§ Task description:
Every line from the one with "[Configurez votre espace] (326, 47)" up to and including the one with "[Logo] (148, 63)" is to be output exactly as it appears below; pictures are not.

§ Data in this exercise:
= Beginning of Section =
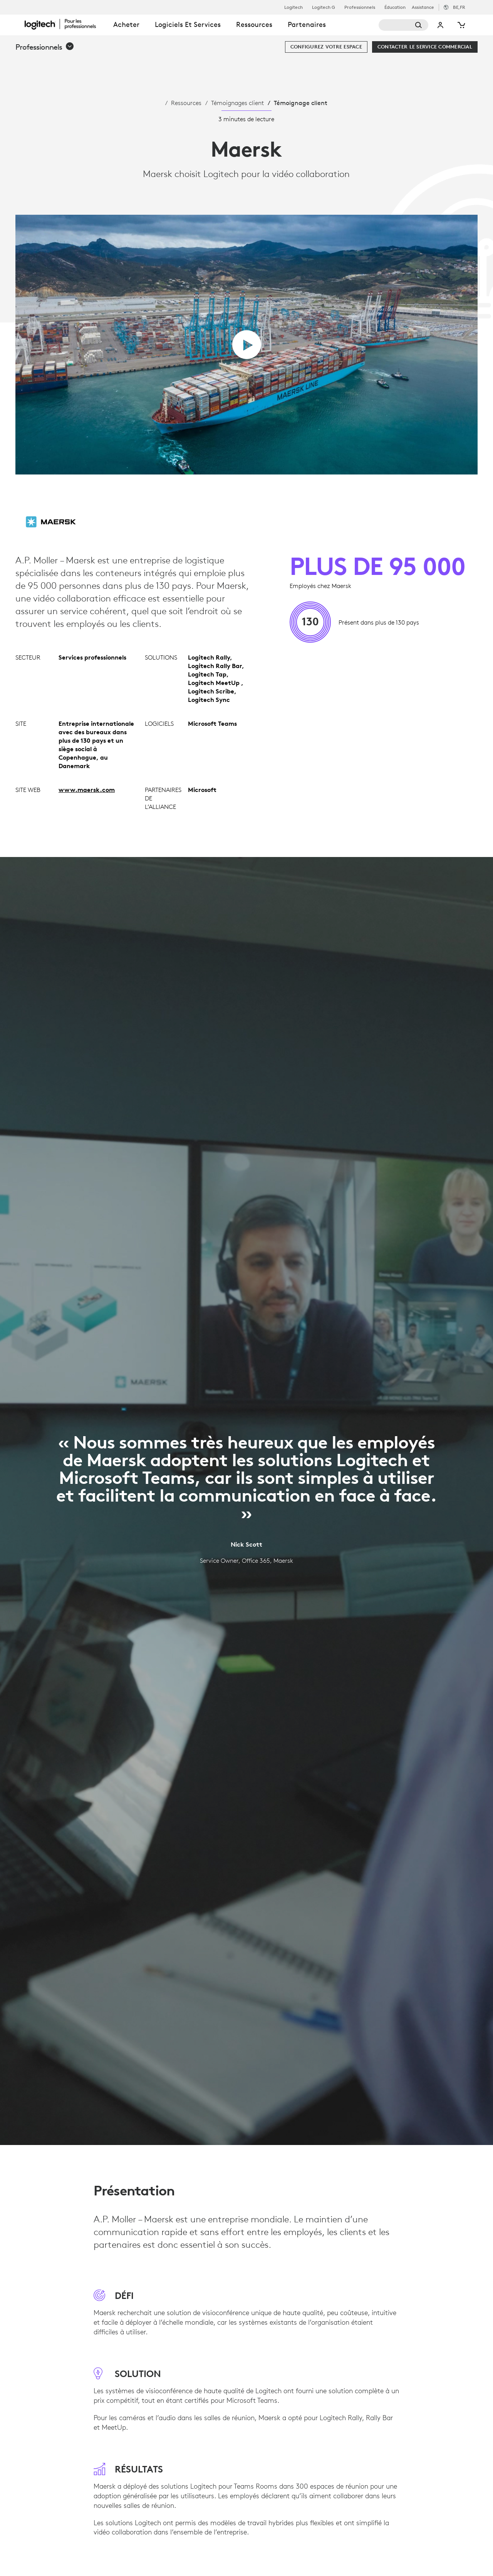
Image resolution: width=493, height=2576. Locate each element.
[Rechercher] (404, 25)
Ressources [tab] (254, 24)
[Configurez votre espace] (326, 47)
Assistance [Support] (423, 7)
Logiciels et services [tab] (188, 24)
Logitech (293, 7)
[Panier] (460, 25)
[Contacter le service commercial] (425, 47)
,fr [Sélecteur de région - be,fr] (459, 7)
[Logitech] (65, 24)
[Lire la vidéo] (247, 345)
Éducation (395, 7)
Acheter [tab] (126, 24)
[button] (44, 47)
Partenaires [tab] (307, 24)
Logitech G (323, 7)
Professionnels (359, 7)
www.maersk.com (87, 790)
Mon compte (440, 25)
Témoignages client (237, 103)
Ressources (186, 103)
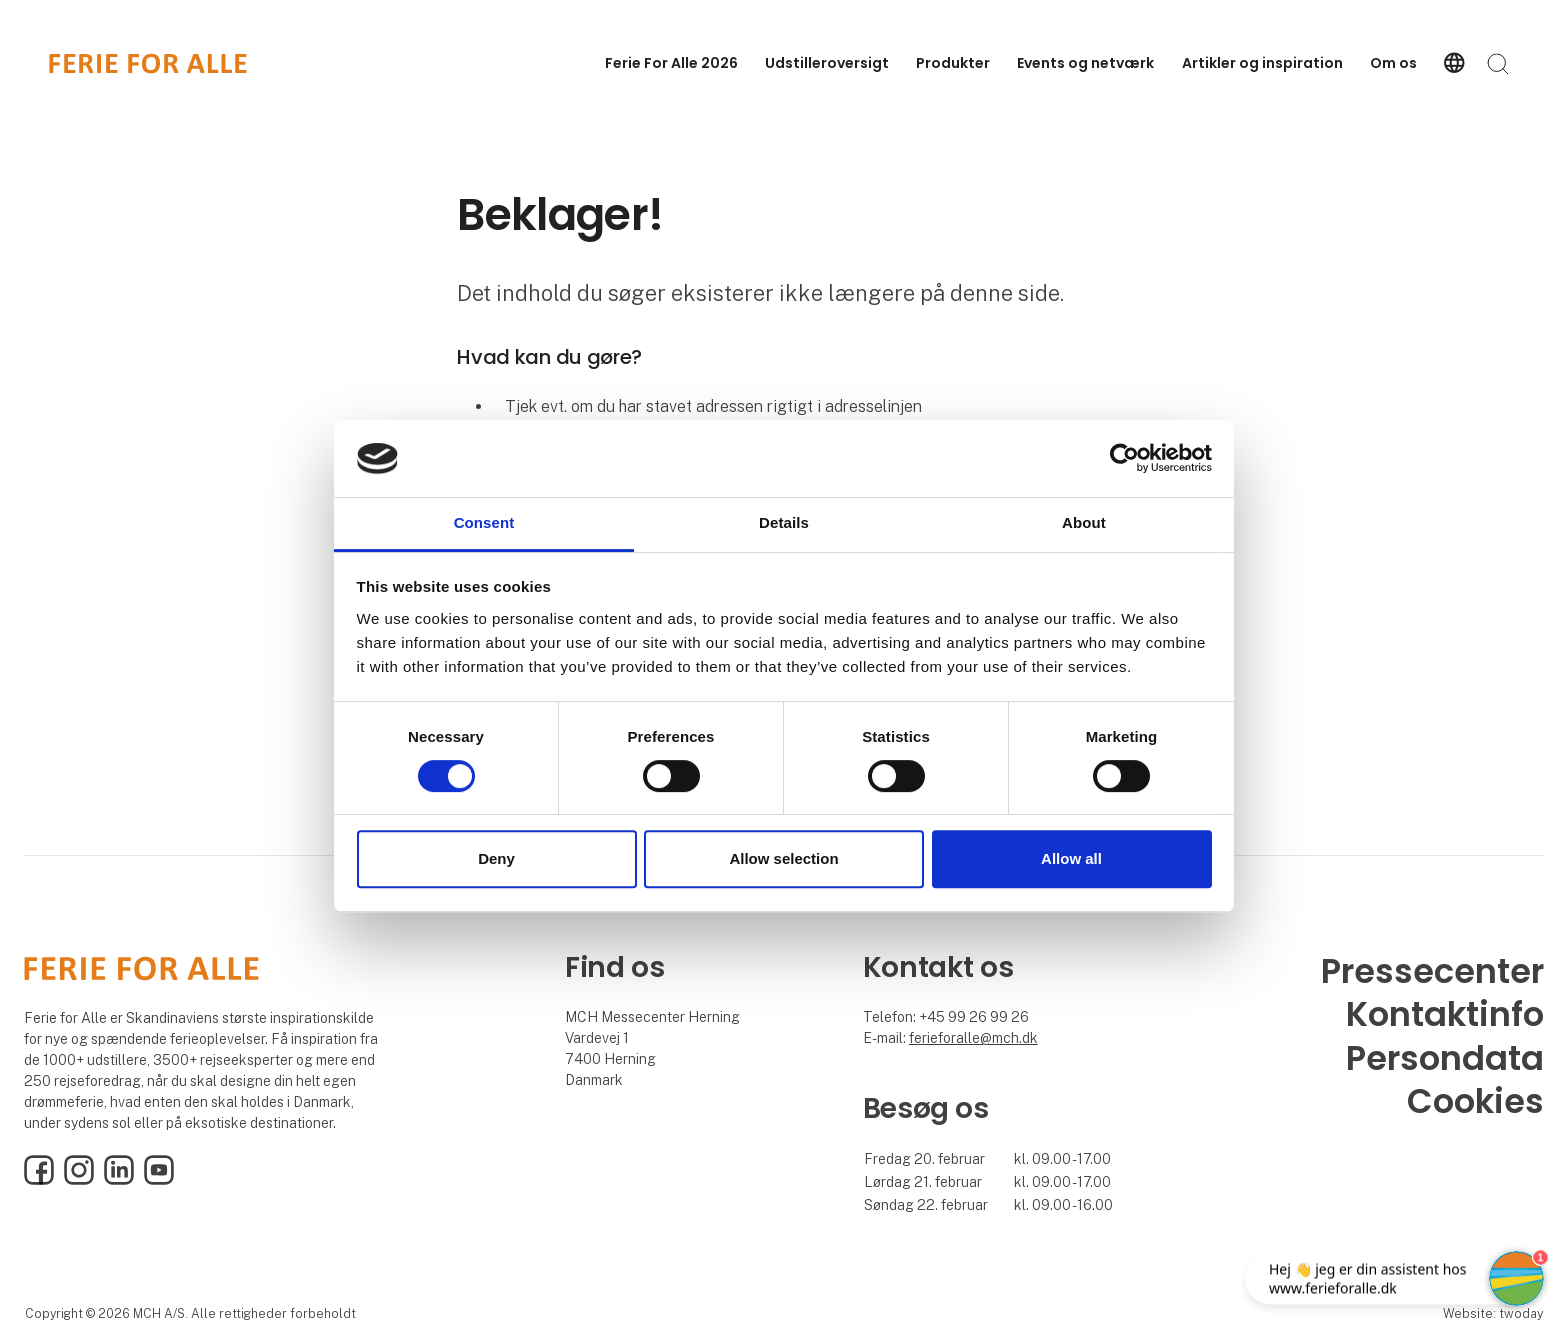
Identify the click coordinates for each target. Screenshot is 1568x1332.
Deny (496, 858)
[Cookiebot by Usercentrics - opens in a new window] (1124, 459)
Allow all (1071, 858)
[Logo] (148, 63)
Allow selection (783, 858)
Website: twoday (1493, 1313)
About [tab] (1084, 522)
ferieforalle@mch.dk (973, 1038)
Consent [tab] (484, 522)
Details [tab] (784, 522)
= End of Section =
= Beginning of Section =
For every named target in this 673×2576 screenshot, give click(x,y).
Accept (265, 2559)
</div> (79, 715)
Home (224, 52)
= End of Section =
§ Solution to this task:
[Configurez votre espace] (326, 47)
Assistance [Support] (423, 7)
Logiciels et services [tab] (188, 24)
Logitech (293, 7)
[Panier] (460, 25)
[Contacter le service commercial] (425, 47)
,fr [Sélecteur de région - be,fr] (459, 7)
[Logitech] (65, 24)
[Lire la vidéo] (247, 345)
Éducation (395, 7)
Acheter [tab] (126, 24)
[button] (44, 47)
Partenaires [tab] (307, 24)
Logitech G (323, 7)
Professionnels (359, 7)
www.maersk.com (87, 790)
Mon compte (440, 25)
Témoignages client (237, 103)
Ressources (186, 103)
Identify the click coordinates for each target. Screenshot is 1568x1332.
Deny (496, 858)
[Cookiebot by Usercentrics - opens in a new window] (1124, 459)
Allow all (1071, 858)
[Logo] (148, 63)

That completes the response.